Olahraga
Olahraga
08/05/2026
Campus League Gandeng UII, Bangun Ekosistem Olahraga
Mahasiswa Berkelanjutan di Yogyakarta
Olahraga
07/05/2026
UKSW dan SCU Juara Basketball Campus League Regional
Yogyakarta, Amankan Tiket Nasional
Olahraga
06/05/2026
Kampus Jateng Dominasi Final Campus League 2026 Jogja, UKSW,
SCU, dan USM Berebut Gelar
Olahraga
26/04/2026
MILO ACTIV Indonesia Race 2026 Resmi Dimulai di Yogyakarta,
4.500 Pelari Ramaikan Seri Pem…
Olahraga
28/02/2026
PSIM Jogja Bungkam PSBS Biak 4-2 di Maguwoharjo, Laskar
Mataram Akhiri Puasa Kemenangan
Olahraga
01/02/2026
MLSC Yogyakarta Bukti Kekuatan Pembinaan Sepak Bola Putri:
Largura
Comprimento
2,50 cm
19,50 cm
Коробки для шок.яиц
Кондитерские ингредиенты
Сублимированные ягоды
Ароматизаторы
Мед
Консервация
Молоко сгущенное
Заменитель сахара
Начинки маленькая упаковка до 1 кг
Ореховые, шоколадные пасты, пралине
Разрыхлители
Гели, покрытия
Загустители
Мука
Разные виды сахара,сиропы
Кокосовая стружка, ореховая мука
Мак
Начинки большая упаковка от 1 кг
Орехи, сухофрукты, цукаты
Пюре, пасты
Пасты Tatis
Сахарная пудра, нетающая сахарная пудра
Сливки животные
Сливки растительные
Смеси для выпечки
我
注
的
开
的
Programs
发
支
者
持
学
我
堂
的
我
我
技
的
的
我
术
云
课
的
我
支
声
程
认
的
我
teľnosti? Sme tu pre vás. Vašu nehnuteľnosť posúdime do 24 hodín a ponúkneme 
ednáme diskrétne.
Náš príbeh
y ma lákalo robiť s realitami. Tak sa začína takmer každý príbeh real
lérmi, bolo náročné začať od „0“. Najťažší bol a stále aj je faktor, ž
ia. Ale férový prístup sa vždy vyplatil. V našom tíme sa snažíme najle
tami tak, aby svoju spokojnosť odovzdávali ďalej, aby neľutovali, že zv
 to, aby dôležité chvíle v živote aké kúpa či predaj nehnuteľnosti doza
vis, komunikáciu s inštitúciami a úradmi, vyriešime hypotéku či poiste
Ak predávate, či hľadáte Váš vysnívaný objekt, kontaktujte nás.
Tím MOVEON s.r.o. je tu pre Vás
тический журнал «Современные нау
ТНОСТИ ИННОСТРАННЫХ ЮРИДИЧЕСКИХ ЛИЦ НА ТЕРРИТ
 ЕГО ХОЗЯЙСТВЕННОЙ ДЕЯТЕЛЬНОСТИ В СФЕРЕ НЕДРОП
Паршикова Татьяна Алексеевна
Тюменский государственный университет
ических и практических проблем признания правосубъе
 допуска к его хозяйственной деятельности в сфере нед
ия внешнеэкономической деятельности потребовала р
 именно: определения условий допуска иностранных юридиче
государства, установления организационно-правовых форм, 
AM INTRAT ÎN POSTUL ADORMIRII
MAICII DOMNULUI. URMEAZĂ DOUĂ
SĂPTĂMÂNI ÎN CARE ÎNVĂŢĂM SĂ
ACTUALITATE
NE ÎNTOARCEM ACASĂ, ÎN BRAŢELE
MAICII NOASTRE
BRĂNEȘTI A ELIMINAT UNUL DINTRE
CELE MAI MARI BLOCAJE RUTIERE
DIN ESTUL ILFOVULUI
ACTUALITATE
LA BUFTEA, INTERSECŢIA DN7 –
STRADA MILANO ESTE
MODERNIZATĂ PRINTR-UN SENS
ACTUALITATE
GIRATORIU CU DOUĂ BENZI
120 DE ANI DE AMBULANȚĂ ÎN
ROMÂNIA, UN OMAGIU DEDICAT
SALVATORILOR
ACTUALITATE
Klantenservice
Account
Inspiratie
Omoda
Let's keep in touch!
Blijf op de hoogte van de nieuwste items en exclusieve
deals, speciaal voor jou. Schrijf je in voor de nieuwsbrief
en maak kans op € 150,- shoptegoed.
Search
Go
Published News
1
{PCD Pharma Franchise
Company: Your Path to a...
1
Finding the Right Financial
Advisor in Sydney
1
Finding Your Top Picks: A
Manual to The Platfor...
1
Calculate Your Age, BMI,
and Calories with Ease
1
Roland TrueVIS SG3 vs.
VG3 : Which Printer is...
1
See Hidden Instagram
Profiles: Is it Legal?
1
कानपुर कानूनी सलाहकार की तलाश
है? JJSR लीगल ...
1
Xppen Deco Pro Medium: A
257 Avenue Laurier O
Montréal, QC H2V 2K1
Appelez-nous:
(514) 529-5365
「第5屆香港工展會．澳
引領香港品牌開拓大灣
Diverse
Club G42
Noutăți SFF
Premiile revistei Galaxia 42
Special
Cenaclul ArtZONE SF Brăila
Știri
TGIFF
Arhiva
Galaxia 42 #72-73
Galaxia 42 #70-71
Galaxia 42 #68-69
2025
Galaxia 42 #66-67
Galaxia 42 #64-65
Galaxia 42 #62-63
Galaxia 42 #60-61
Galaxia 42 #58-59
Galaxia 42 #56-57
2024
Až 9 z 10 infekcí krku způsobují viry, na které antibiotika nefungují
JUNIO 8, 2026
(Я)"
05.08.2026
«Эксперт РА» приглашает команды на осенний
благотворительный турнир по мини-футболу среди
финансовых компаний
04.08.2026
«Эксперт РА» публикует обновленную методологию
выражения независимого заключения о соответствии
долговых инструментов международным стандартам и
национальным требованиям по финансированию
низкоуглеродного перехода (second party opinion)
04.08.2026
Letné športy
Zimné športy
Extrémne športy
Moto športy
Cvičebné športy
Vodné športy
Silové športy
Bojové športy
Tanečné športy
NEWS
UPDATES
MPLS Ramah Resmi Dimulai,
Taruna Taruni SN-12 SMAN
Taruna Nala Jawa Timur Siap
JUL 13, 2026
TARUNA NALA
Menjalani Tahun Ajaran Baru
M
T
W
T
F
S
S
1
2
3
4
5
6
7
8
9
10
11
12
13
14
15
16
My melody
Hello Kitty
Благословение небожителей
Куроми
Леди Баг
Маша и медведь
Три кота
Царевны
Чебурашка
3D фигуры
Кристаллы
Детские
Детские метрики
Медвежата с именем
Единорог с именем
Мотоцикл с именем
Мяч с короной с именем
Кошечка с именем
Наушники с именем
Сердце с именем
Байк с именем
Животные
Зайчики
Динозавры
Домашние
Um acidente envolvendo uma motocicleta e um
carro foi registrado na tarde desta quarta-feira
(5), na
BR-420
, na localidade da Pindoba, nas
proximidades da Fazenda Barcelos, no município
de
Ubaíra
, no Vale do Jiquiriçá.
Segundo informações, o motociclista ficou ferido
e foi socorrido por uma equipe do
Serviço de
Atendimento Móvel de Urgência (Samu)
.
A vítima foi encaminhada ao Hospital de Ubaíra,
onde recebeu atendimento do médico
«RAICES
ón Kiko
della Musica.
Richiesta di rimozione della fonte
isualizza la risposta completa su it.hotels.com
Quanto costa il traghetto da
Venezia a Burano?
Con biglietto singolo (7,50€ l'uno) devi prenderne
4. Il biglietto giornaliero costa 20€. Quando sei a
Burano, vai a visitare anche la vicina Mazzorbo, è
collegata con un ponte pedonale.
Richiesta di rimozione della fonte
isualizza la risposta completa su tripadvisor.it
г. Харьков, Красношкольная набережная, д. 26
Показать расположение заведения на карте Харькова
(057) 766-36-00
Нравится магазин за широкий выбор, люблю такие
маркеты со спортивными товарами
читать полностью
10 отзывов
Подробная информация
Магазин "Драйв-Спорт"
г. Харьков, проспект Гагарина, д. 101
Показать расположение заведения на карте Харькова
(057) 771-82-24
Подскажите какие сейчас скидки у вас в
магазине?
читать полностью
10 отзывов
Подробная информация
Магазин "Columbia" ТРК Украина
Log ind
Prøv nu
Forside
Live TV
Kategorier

▶ [WHAT IS NEEDED] Each line holding the word "UKSW" must be pulled from the records.

▶ [SOLUTION TO THIS EXERCISE]
UKSW dan SCU Juara Basketball Campus League Regional
Kampus Jateng Dominasi Final Campus League 2026 Jogja, UKSW,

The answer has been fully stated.